When a player or SSAI server needs an ad to play, it sends an HTTP request to an ad server with parameters (content ID, viewer geo, content duration, viewer attributes). The ad server returns a VAST response: an XML document listing one or more ads with their media files (one MP4/HLS URL per quality tier), tracking URLs for various viewability events (impression, quartile completion, click), companion creatives, and required-display rules.
VAST 4 (latest minor 4.3 in 2023) added support for adaptive bitrate ads (multiple bitrate variants per ad creative), longer-form ads (15-second to 3-minute creatives), and richer interactivity. Most ad networks (Google Ad Manager, Magnite, Amazon Publisher Services, Xandr) speak VAST 4.x; legacy networks may emit VAST 3 or 2 (the player handles all three).

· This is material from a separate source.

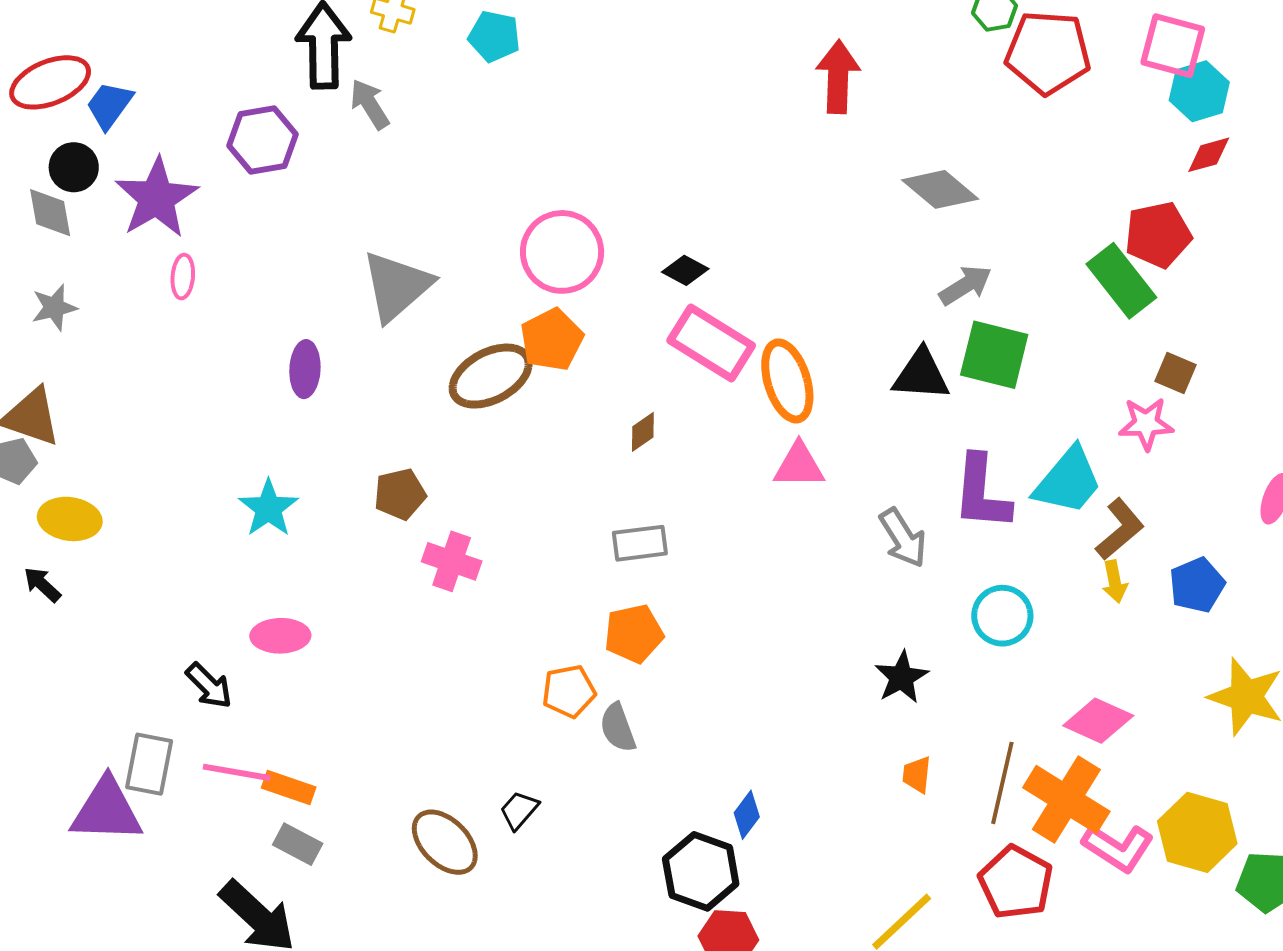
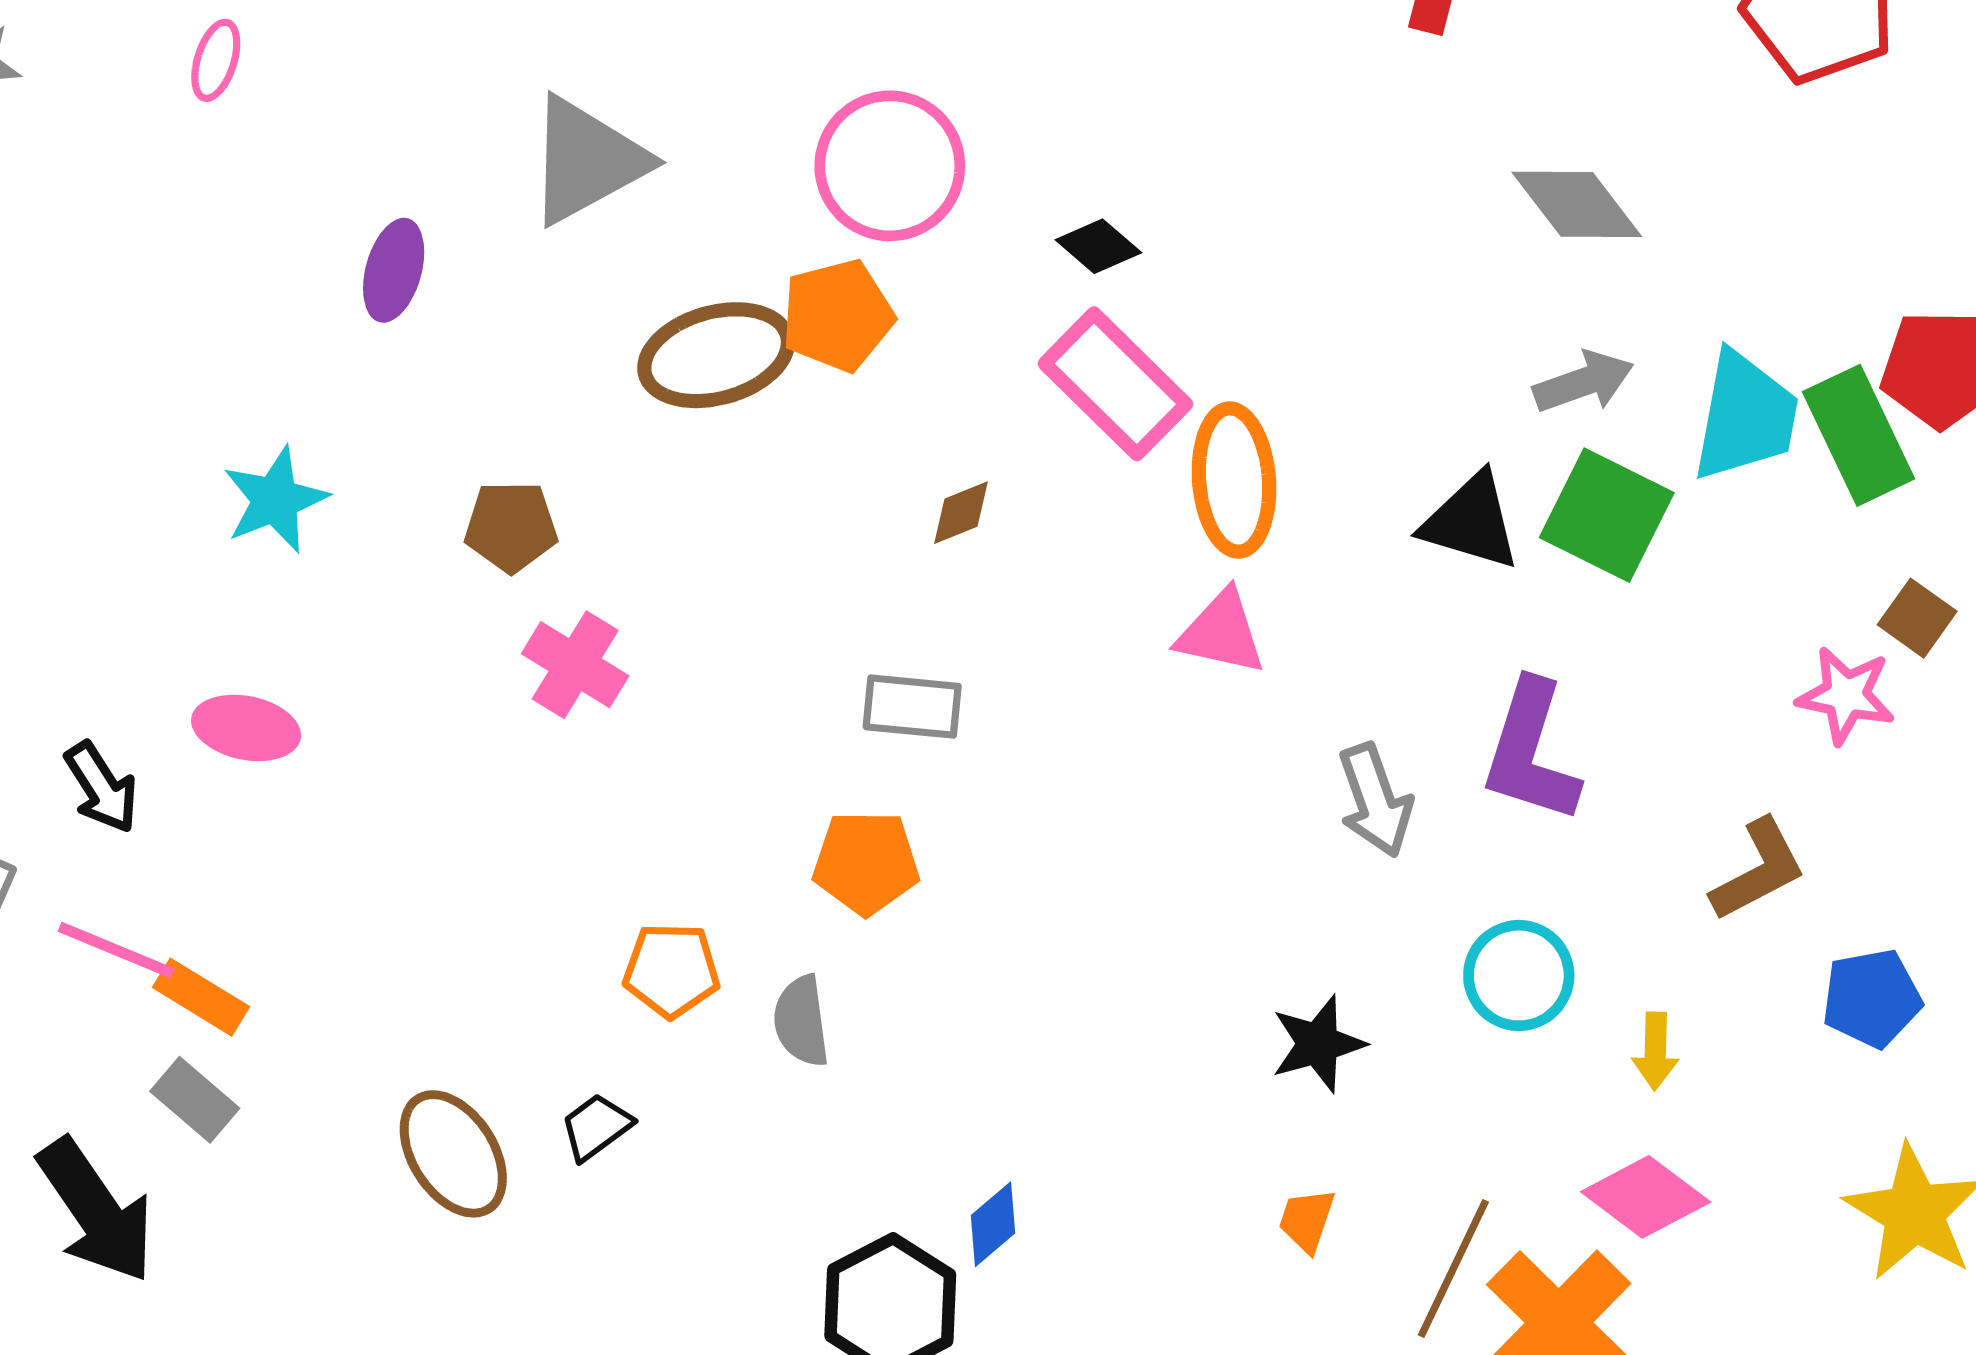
cyan trapezoid: (1068, 481) -> (1745, 416), moved, turned -42
yellow arrow: (1115, 582) -> (1655, 1051), moved
orange pentagon: (569, 691) -> (671, 970), moved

VAST is the protocol; VPAID and IMA are layers on top. VPAID (Video Player-Ad Interface Definition) is an older interactive-ad spec being phased out. IMA (Interactive Media Ads) is Google's player-side SDK for parsing VAST and managing ad playback, used by tens of thousands of players. SSAI servers parse VAST themselves and stitch the referenced media URLs into the manifest. Either way, VAST is the wire format between ad server and downstream consumer.